§ **Brief**
Count the lines below that carry the word "domu". Answer with that number alone.
(Exercise materials)
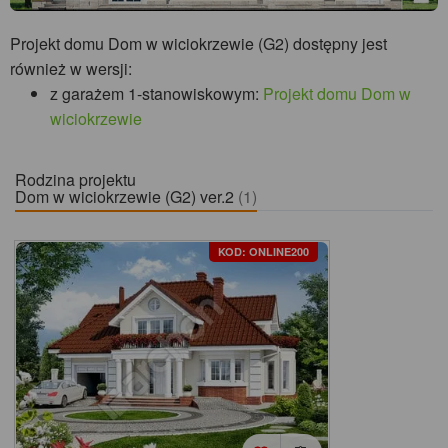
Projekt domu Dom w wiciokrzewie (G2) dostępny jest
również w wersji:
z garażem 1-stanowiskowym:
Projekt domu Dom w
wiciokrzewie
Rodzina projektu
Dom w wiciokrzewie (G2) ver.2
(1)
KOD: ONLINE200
(End Exercise materials)
(Exercise materials)
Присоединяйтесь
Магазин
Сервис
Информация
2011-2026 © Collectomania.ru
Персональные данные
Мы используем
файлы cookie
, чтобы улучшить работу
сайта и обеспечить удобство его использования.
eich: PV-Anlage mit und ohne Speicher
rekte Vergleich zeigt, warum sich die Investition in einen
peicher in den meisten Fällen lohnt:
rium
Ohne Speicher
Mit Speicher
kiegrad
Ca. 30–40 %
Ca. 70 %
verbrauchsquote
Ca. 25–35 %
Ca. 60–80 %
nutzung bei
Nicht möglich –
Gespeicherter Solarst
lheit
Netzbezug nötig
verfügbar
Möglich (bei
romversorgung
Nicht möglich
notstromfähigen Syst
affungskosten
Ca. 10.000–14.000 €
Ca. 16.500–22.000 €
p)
(End Exercise materials)
§ **Response area**
2